The survey analysis procedures provide a choice of variance estimation methods for complex survey designs. In addition to the Taylor series linearization method, the procedures offer two replication-based (resampling) methods—balanced repeated replication (BRR) and the delete-1 jackknife. These variance estimation methods usually give similar, satisfactory results (Lohr, 2010; Särndal, Swensson, and Wretman, 1992; Wolter, 2007). The choice of a variance estimation method can depend on the sample design used, the sample design information available, the parameters to be estimated, and computational issues. For more information, see Lohr (2010).
The Taylor series linearization method is appropriate for all designs where the first-stage sample is selected with replacement, or where the first-stage sampling fraction is small, as it often is in practice. The Taylor series method obtains a linear approximation for the estimator and then uses the variance estimate for this approximation to estimate the variance of the estimate itself (Fuller, 1975; Woodruff, 1971). When there are clusters (PSUs) in the sample design, the procedures estimate the variance from the variation among the PSUs.

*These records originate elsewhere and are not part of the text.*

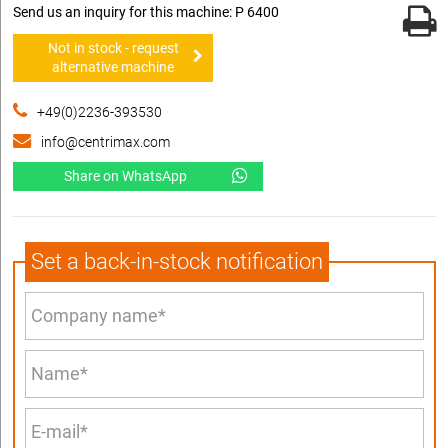
Send us an inquiry for this machine: P 6400
Not in stock - request
alternative machine
+49(0)2236-393530
info@centrimax.com
Share on WhatsApp
Set a back-in-stock notification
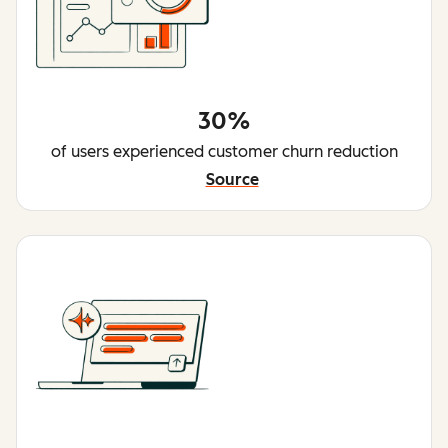
30%
of users experienced customer churn reduction
Source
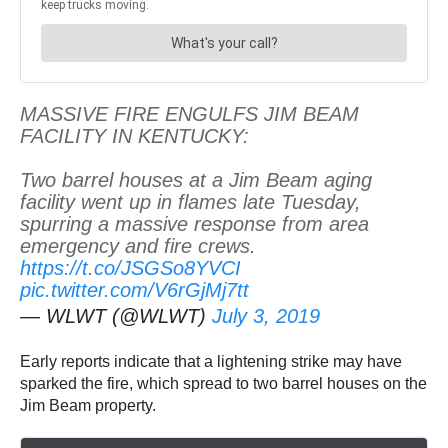
MASSIVE FIRE ENGULFS JIM BEAM
FACILITY IN KENTUCKY:
Two barrel houses at a Jim Beam aging
facility went up in flames late Tuesday,
spurring a massive response from area
emergency and fire crews.
https://t.co/JSGSo8YVCI
pic.twitter.com/V6rGjMj7tt
— WLWT (@WLWT)
July 3, 2019
Early reports indicate that a lightening strike may have
sparked the fire, which spread to two barrel houses on the
Jim Beam property.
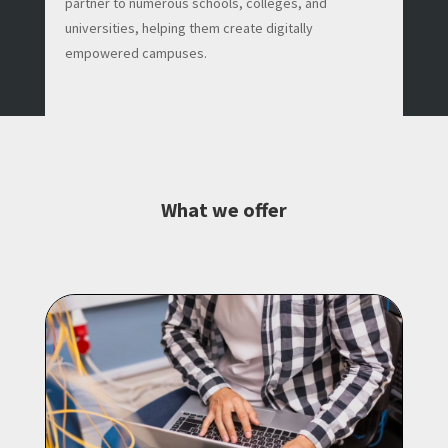
partner to numerous schools, colleges, and
universities, helping them create digitally
empowered campuses.
What we offer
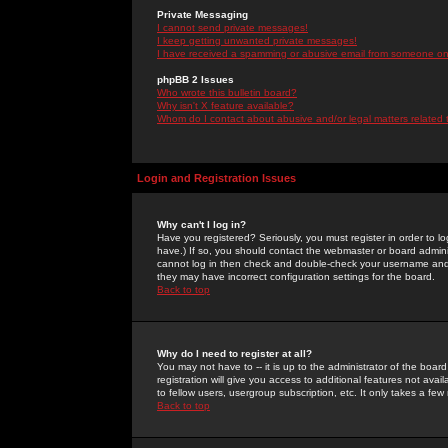
Private Messaging
I cannot send private messages!
I keep getting unwanted private messages!
I have received a spamming or abusive email from someone on 
phpBB 2 Issues
Who wrote this bulletin board?
Why isn't X feature available?
Whom do I contact about abusive and/or legal matters related 
Login and Registration Issues
Why can't I log in?
Have you registered? Seriously, you must register in order to 
have.) If so, you should contact the webmaster or board adminis
cannot log in then check and double-check your username and pa
they may have incorrect configuration settings for the board.
Back to top
Why do I need to register at all?
You may not have to -- it is up to the administrator of the boa
registration will give you access to additional features not ava
to fellow users, usergroup subscription, etc. It only takes a fe
Back to top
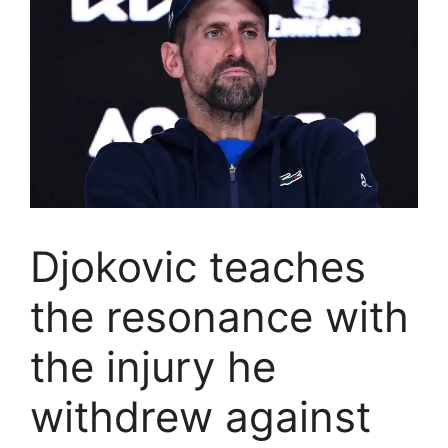
Djokovic teaches
the resonance with
the injury he
withdrew against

When the design is stratified, the procedures pool stratum variance estimates to compute the overall variance estimate.
For a multistage sample design, the Taylor series method uses only the first stage of the sample design. Therefore, the required input includes only first-stage cluster (PSU) and first-stage stratum identification. You do not need to input design information about any additional stages of sampling.
Replication methods for variance estimation draw multiple replicates (or subsamples) from the full sample by following a specific resampling scheme. Commonly used resampling schemes include balanced repeated replication (BRR) and the jackknife. The parameter of interest is estimated from each replicate, and the variability among the replicate estimates is used to estimate the overall variance of the parameter estimate.
The BRR variance estimation method requires a stratified sample design with two PSUs in each stratum. Each replicate is obtained by deleting one PSU per stratum according to the corresponding Hadamard matrix and adjusting the original weights for the remaining PSUs. The adjusted weights are called replicate weights. The survey procedures also provide Fay’s method, which is a modification of the BRR method.
The jackknife method deletes one PSU at a time from the full sample to create replicates, and modifies the original weights to obtain replicate weights. The total number of replicates equals the number of PSUs. If the sample design is stratified, each stratum must contain at least two PSUs, and the jackknife is applied separately within each stratum.
Instead of having the survey procedures generate replicate weights for the analysis, you can directly input your own replicate weights. This can be useful if you need to do multiple analyses with the same set of replicate weights, or if you have access to replicate weights without complete design information.
See the chapters on the survey procedures for complete details. For more information about variance estimation for sample survey data, see Lohr (2010); Wolter (2007); Särndal, Swensson, and Wretman (1992); Lee, Forthofer, and Lorimor (1989); Cochran (1977); Kish (1965); Hansen, Hurwitz, and Madow (1953).